Last week, Warped Tour stopped in Denver. This year's show differed from other years in one big way: the venue changed. For years, Warped was held in the parking lot of Mile High Stadium, but this year, they moved the event to the Pepsi Center. There were both pros and cons to this switch, the biggest con being that the layout of the Pepsi Center's parking lot put the main stages too close to the entrance. This made it easy for everyone to go to the main stages and see the big name bands, but it took something away too: you didn’t have to walk around the venue and stop at smaller stages to check out bands you’d maybe never heard of before on your way to the main acts. You weren’t as likely to discover new music. There was just no real need to venture past the main stages with the Warped setup this year, so for smaller bands, it had to be harder to gain a crowd and get heard. But, on the flipside, with this setup there was more shade, and if you know anything about Warped Tour, you know that some shade goes a long, long way.
This year, Warped Tour also tried to crack down on one of the more dangerous aspects: the crowd itself. VICE mentioned this in an article earlier this summer. Basically, every stage had a banner hanging that said if anyone was hurt moshing or crowd-surfing and tried to sue, there would be no more Warped Tour. Quite the threat.
But this is Warped Tour.
So the banner didn’t inspire change amongst the crowd behavior, nor the bands. In fact, the pleas from artists for a circle pits and rowdiness were common. During Pierce The Veil's show, the audience got so riotous that lead singer Vic Fuentes shouted at us to “keep each other safe.” He then turned around and dedicated a song to the crowd surfers, which turned the audience into an anthropomorphic California beach scene. Though the banner went unfollowed, Fuentes’ words actually did not. Moshers were respectful. They picked fallen kids up and they avoided throwing themselves into anyone who didn’t look prepared. They kept the punk rock spirit that has and still is Warped Tour alive, but they managed to still watch out for their fellow concertgoers.
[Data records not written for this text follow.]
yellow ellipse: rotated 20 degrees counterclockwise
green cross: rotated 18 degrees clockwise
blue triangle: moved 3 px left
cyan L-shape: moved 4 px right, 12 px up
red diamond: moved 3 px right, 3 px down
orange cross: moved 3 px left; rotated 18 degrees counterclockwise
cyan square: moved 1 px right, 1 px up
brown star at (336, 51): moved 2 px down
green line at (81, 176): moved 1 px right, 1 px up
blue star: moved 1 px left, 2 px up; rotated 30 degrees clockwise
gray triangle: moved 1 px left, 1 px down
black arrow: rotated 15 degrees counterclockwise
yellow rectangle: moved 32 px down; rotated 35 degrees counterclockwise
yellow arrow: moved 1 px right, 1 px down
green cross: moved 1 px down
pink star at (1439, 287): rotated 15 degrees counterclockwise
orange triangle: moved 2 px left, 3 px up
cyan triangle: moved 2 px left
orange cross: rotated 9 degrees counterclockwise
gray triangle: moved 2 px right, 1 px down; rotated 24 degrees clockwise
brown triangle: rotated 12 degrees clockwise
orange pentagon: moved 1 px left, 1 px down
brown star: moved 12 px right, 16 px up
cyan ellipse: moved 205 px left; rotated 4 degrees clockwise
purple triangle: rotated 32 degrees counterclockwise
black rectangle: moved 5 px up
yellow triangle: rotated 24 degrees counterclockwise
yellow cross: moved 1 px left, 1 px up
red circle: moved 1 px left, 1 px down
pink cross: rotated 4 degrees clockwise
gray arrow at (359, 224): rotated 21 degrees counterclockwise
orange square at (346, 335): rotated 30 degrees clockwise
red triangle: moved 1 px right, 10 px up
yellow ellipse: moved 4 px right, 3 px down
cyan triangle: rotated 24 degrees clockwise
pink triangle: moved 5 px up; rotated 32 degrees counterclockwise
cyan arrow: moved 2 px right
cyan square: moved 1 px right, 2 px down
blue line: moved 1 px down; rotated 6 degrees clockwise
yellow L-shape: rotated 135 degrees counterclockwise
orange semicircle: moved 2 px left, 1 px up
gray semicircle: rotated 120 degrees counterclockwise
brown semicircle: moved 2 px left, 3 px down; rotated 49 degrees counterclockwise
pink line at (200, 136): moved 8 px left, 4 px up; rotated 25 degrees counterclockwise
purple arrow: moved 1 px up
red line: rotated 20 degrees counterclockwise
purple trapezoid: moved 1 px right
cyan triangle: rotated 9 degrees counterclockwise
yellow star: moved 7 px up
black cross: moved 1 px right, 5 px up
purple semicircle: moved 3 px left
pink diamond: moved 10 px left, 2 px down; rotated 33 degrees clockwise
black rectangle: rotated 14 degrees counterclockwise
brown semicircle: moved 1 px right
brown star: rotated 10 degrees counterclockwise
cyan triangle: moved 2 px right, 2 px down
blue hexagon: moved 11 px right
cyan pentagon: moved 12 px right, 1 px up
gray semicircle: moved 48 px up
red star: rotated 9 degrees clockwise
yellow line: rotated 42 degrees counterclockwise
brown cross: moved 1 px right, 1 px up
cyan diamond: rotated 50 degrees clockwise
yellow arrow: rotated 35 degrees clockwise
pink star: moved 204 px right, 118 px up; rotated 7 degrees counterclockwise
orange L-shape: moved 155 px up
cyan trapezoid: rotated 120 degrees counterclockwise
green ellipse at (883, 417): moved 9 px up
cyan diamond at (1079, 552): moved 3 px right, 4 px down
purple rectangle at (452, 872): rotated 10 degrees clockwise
Beyond the new set-up and the crowd, let’s get to the bands. This year, headliner Asking Alexandria came forth with a new lineup. A few months ago, Danny Worsnop, the band’s original lead singer, left the group. Denis Stoff took over the lead spot, and although AA had played a few shows with Stoff, Warped was his real “coming out” tour. And he was great. Stoff sang the songs as if he had written them himself and had a stake in their meaning. And the rest of the band played like they always have, which helped to make it feel as if nothing changed.
New venue, new rules, new frontman. But luckily, the same good ‘ol Warped.